- [Material for this task]:
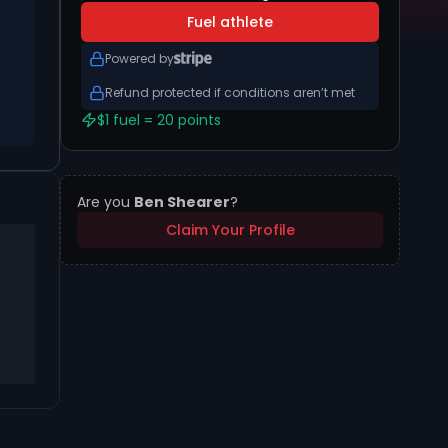
Fuel athlete
Powered by
Refund protected if conditions aren’t met
$1 fuel = 20 points
Are you
Ben Shearer
?
Claim Your Profile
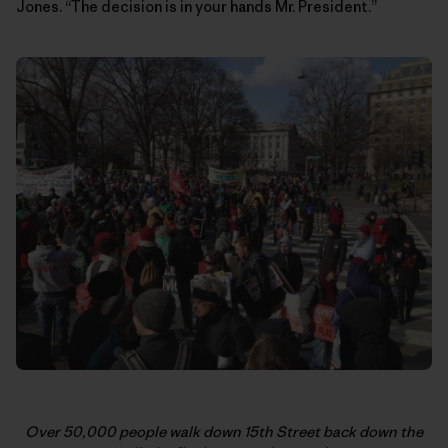
Jones. “The decision is in your hands Mr. President.”
Over 50,000 people walk down 15th Street back down the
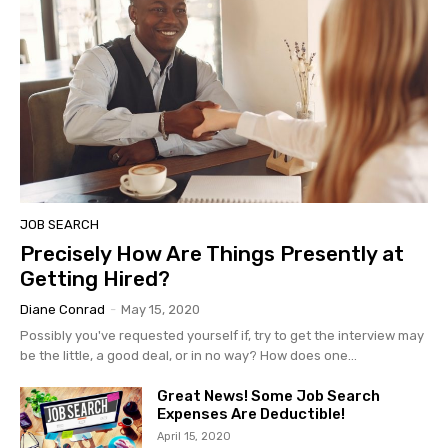
JOB SEARCH
Precisely How Are Things Presently at
Getting Hired?
Diane Conrad
-
May 15, 2020
Possibly you've requested yourself if, try to get the interview may
be the little, a good deal, or in no way? How does one...
Great News! Some Job Search
Expenses Are Deductible!
April 15, 2020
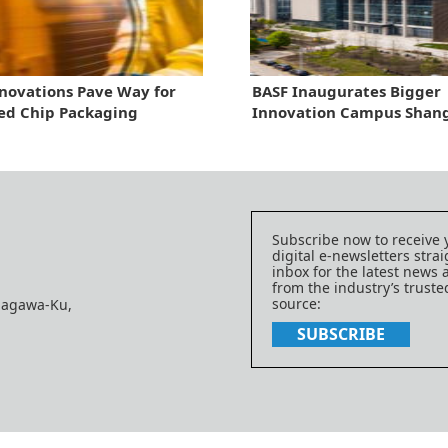
nnovations Pave Way for
BASF Inaugurates Bigger
ed Chip Packaging
Innovation Campus Shan
Subscribe now to receive 
digital e-newsletters strai
inbox for the latest news
from the industry’s trust
source:
nagawa-Ku,
SUBSCRIBE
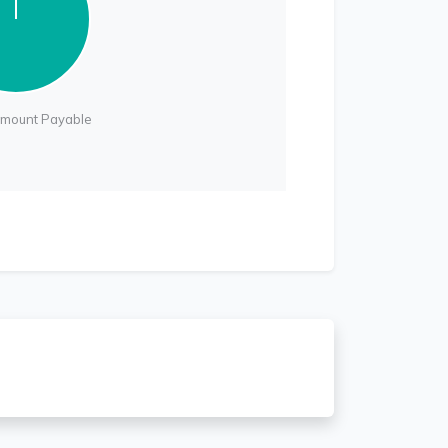
Amount Payable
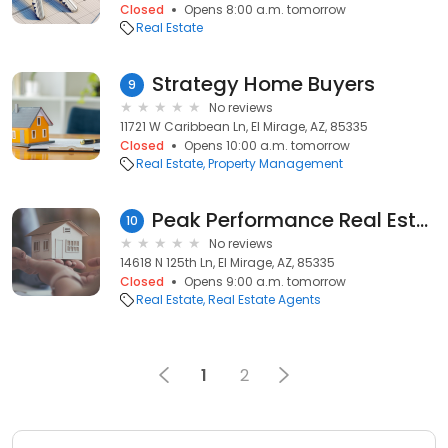
Closed
Opens 8:00 a.m. tomorrow
Real Estate
Strategy Home Buyers
9
No reviews
11721 W Caribbean Ln, El Mirage, AZ, 85335
Closed
Opens 10:00 a.m. tomorrow
Real Estate
Property Management
Peak Performance Real Estate Sally Liddicoat
10
No reviews
14618 N 125th Ln, El Mirage, AZ, 85335
Closed
Opens 9:00 a.m. tomorrow
Real Estate
Real Estate Agents
1
2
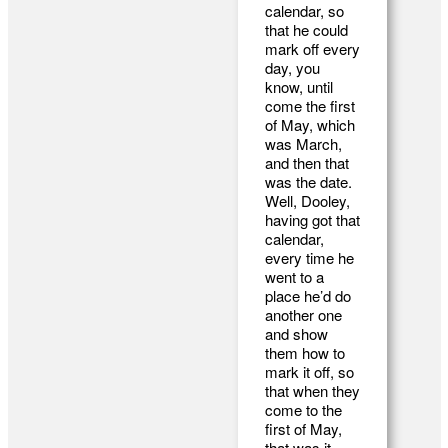
calendar, so
that he could
mark off every
day, you
know, until
come the first
of May, which
was March,
and then that
was the date.
Well, Dooley,
having got that
calendar,
every time he
went to a
place he’d do
another one
and show
them how to
mark it off, so
that when they
come to the
first of May,
that was it.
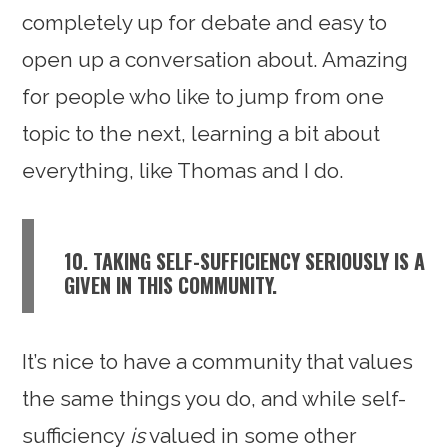
completely up for debate and easy to
open up a conversation about. Amazing
for people who like to jump from one
topic to the next, learning a bit about
everything, like Thomas and I do.
10. TAKING SELF-SUFFICIENCY SERIOUSLY IS A
GIVEN IN THIS COMMUNITY.
It’s nice to have a community that values
the same things you do, and while self-
sufficiency
is
valued in some other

- [Problem requirements]: Each line above with the word "Opens" needs to be copied.

- [Output below]:
Opens 8:00 a.m. tomorrow
Opens 10:00 a.m. tomorrow
Opens 9:00 a.m. tomorrow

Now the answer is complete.